If At First You Don’t Succeed, Start Another Right Wing Group

Everyone knows that conservatives and Republicans are struggling at the moment and trying to figure out how to regain their influence in politics, motivate their supporters, and start winning elections. 

Nobody seems to be able agree on a course of action or any sort of messaging … but what they can agree on apparently is that what they need are new groups. 

A few weeks back a new group called The Faith and Freedom Institute emerged in order to combat “satanic wickedness” and return America to a foundation of Biblical principles.  Since that is pretty much the mission of every other right-wing group, why this new one is needed is beyond me. 

And just last week we found out that Tony Perkins, Richard Land, Wellington Boone, and Harry Jackson were launching something known as Call 2 Fall … which seems to be some sort of Lou Engle-less version of “The Call.”  Again, why this new duplicate effort is necessary remains a mystery.

Now, via Dan Gilgoff, we find out that yet another new right-wing effort in underway:

As religious conservatives are receiving some cold shoulders from the Republican Party, they’re beginning to launch new political organizations of their own. Tonight, coinciding with his debate with Doug Kmiec at the National Press Club—an exchange that began here on God & Country—conservative Catholic legal scholar and activist Robby George will be unveiling one of them: the American Principles Project.

The group’s website says it will hold Republicans to account on conservative positions:

The message of the 2006 and 2008 elections is not that the American people want to be governed by the ultraliberal and statist ideology of Nancy Pelosi and Harry Reid; rather it is that Americans will not tolerate Republicans and “conservatives” who refuse to honor in practice the principles they purport to affirm—Republicans and “conservatives” who expand government, spend our tax dollars wantonly, do nothing about out-of-control judges who undermine democracy, and sit idly by as marriage is redefined and further weakened.

The key difference between this group and others cropping up to chart a course forward for the GOP is that the American Principles Projects counts opposition to abortion and same-sex marriage among its top priorities.

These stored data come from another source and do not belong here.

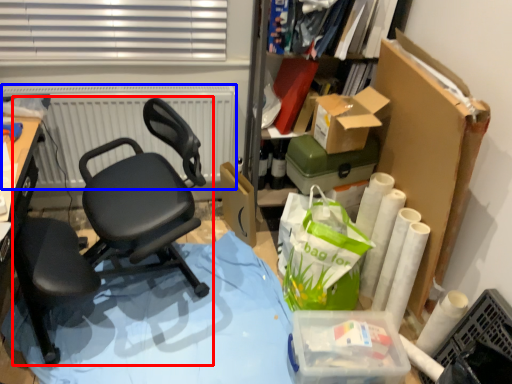 Question: Which of the following is the farthest to the observer, chair (highlighted by a red box) or radiator (highlighted by a blue box)?

Choices:
 (A) chair
 (B) radiator

Answer: (B) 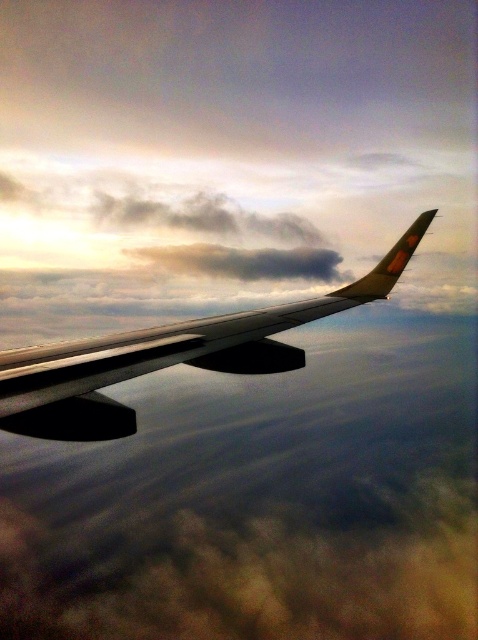 You are a photographer capturing the airplane wing from an aerial view. You notice two points on the wing labeled as point (165, 344) and point (223, 259). Which point appears closer to your camera lens in the photo?

Point (165, 344) is closer to the camera than point (223, 259).

You are a passenger looking out the window of the airplane. You see the metallic silver wing at upper center and the gray fluffy cloud at upper center. Which object is positioned more to the left?

The metallic silver wing at upper center is positioned more to the left than the gray fluffy cloud at upper center.

You are a passenger sitting near the window and looking at the view outside. You notice the metallic silver wing at upper center and the gray fluffy cloud at upper center. Which object is closer to you?

The metallic silver wing at upper center is closer to you than the gray fluffy cloud at upper center. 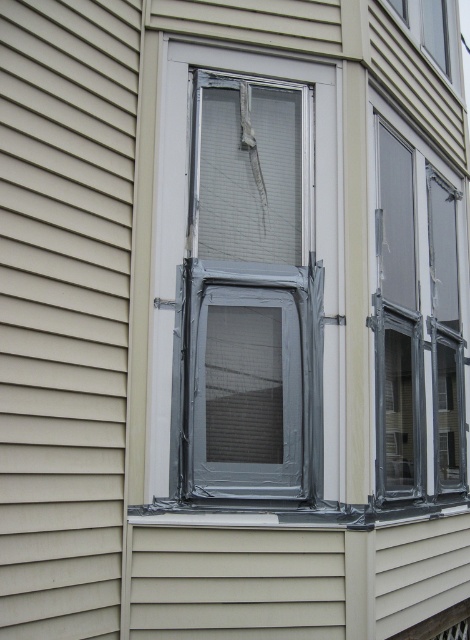 Question: Which of the following is the farthest from the observer?

Choices:
 (A) clear plastic window at center
 (B) metallic silver window frame at center
 (C) beige siding at center

Answer: (A)

Question: Can you confirm if beige siding at center is positioned to the right of clear plastic window at center?

Choices:
 (A) yes
 (B) no

Answer: (B)

Question: Among these points, which one is farthest from the camera?

Choices:
 (A) (120, 104)
 (B) (282, 390)

Answer: (B)

Question: Does beige siding at center appear over clear plastic window at center?

Choices:
 (A) no
 (B) yes

Answer: (B)

Question: Does metallic silver window frame at center have a larger size compared to clear plastic window at center?

Choices:
 (A) yes
 (B) no

Answer: (B)

Question: Which object appears closest to the camera in this image?

Choices:
 (A) beige siding at center
 (B) clear plastic window at center
 (C) metallic silver window frame at center

Answer: (A) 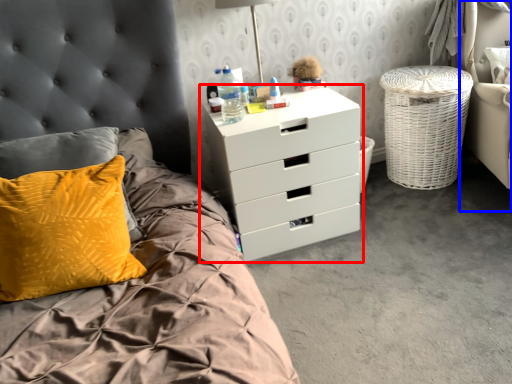 Question: Among these objects, which one is nearest to the camera, chest of drawers (highlighted by a red box) or armchair (highlighted by a blue box)?

Choices:
 (A) chest of drawers
 (B) armchair

Answer: (B)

The American Principles Project seems to be a response to the National Council for a New America, which angered the Religious Right when it unveiled its agenda for the remaking the GOP which contained no mention of the social issues like gay marriage and abortion that make up the core of their mission.

The confusing thing about this is that there are already dozens of right-wing groups for whom opposition to abortion and same-sex marriage are their top priorities.

In fact, this mission statement from the American Principles Project could, literally, apply to just about every other right-wing group currently in existence:

The United States of America does not need new principles. It needs renewed fidelity to the principles set forth in our Declaration of Independence and the Constitution. These are timeless principles: truths that we hold, in Jefferson’s immortal words, to be, “self-evident.” They are, moreover, universal principles, not the historically contingent beliefs or customs of a particular sect or clan or tribe. They are rooted in the nature of man as a being who, by virtue of his God-given dignity and rationality, owns the right to participate in the great project of self-government as a free and equal citizen. Whatever others may say, we at the American Principles Project and all who join with us reaffirm the truth that each and every member of the human family is, “created equal, endowed by our Creator with certain unalienable rights, and among these are life, liberty, and the pursuit of happiness.”

If these timeless principles are to be restored and our national commitment to them renewed, then a new voice is needed in American politics, a voice that is unafraid to stand up for what is right and speak out against what is wrong. Indeed, that “voice” must be nothing less than millions of American voices raised in unison in defense of political liberty and economic freedom, the sanctity of human life and the integrity of marriage and the family, and the sovereignty and security of our nation.

The Right already has dozens of national and state-based organizations committed to this very same mission.

Has anyone at the American Principles Project ever heard of the Family Research Council, Focus on the Family, Concerned Women for America, the American Family Association, or the Traditional Values Coalition? 

What exactly is this new group going to bring to the table that these various other groups don’t? 

Whatever the conservative movement’s problems might be at the moment, I can assure them that their dilemma is not rooted in the fact that there are just too few groups pressing the right-wing agenda.